Corus 2006, Round 9

Topalov and Anand are now one point ahead of Gelfand and Adams. Topalov counter-attacks Karjakin and wins. Anand’s novelty exchange sacrifice is enough to gain the point against van Wely. Gelfand snare’s Sokolov. Adams overpowers Kamsky.

Anand – van Wely

Anand sacrifices an exchange out of the opening of a Sicilian Sveshnikov, and exchanges queens. This gives him an advanced passed pawn. The middlegame shows that van Wely’s rooks are constricted by the passed pawn, and soon he has to give back the exchange. Anand gets his remaining rook on the seventh rank which secures him the point.

Aronian – Tiviakov

Tiviakov gets a solid position and equality out of a Queen’s Indian. In a balanced game Aronian is content to swap down into an equally balanced endgame. Drawn.

Gelfand – Sokolov

Sokolov manages to equalise on the Black side of a Semi-Slav. Gelfand’s manoeuvring allows the Black queen to become active, but there’s a trap. Sokolov’s knight is stranded in no mans land, and is compelled to sacrifice itself rather than retreat into an ambush. Gelfand’s thrusts against the Black kind force a resignation.

Ivanchuk – Mamedyarov

Ivanchuk wins a pawn in a manoeuvre in a Ruy Lopez Steinitz, but Black gets a bit of activity in compensation.

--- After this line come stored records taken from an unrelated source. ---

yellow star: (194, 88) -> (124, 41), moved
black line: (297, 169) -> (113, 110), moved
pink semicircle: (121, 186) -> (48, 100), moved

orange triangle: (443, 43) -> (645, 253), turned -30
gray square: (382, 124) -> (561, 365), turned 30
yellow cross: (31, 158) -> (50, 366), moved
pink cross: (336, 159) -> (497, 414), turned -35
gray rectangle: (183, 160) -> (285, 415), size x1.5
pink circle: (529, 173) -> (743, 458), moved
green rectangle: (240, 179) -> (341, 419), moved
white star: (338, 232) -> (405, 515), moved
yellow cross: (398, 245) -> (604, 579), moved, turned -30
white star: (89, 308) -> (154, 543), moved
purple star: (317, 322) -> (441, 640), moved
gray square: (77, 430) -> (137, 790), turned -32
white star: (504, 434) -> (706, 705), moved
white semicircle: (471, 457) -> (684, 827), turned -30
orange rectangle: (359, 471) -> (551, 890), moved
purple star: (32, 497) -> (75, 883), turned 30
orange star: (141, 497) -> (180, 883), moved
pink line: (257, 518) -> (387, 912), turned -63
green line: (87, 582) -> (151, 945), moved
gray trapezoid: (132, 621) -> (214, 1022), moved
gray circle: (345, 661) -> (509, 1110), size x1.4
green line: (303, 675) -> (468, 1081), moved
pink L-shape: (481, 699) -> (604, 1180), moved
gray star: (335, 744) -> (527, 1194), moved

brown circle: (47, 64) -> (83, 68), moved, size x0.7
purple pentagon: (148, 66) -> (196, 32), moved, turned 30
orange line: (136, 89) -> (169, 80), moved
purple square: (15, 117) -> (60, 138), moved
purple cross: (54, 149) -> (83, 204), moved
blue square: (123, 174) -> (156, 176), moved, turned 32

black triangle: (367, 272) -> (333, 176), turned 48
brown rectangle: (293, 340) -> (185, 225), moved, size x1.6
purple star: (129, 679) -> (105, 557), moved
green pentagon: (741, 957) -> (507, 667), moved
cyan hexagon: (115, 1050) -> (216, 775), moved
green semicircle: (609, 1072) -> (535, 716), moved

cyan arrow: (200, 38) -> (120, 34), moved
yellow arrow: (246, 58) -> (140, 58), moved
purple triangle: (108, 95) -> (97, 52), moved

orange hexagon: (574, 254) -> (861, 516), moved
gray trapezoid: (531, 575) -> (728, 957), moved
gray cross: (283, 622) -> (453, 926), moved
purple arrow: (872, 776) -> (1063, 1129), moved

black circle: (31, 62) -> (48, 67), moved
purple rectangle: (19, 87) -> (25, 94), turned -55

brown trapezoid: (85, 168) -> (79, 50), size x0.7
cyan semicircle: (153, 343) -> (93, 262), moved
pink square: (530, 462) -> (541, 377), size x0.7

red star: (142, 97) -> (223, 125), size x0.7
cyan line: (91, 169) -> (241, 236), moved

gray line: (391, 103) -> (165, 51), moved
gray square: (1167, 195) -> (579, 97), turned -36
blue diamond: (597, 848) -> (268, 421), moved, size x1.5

Black uses the activity to launch a kingside attack, and forces a repetition of position.

Kamsky – Adams

Adams overpowers Kamsky in the Queen’s Indian and gets an advantage early on. He builds on this advantage and turns it into a passed d-pawn, which advances causing confusion on Kamsky’s position. Kamsky unleashes a pawn storm aimed at Black’s king, but it doesn’t save him

Karjakin – Topalov

Karjakin emerges from a Sveshnikov Sicilian with a tiny advantage. He barricades Black’s central pawns which allows him to centralise his pieces and start creating threats against the Black king. He sacrifices a pawn, but Topalov turns the tables on the kingside which forces Karjakin to dispose of another pawn. In the ensuing complications Topalov wins the White queen for a rook and bishop, whilst retaining his kingside pressure. His queen and pawns prove too strong for Karjakin’s rooks.

Leko – Bacrot

Leko emerges from a Petroff with a slight advantage, but his lack-lustre play sees Bacrot equalise, exchanging into a balanced rook and pawn ending. Draw.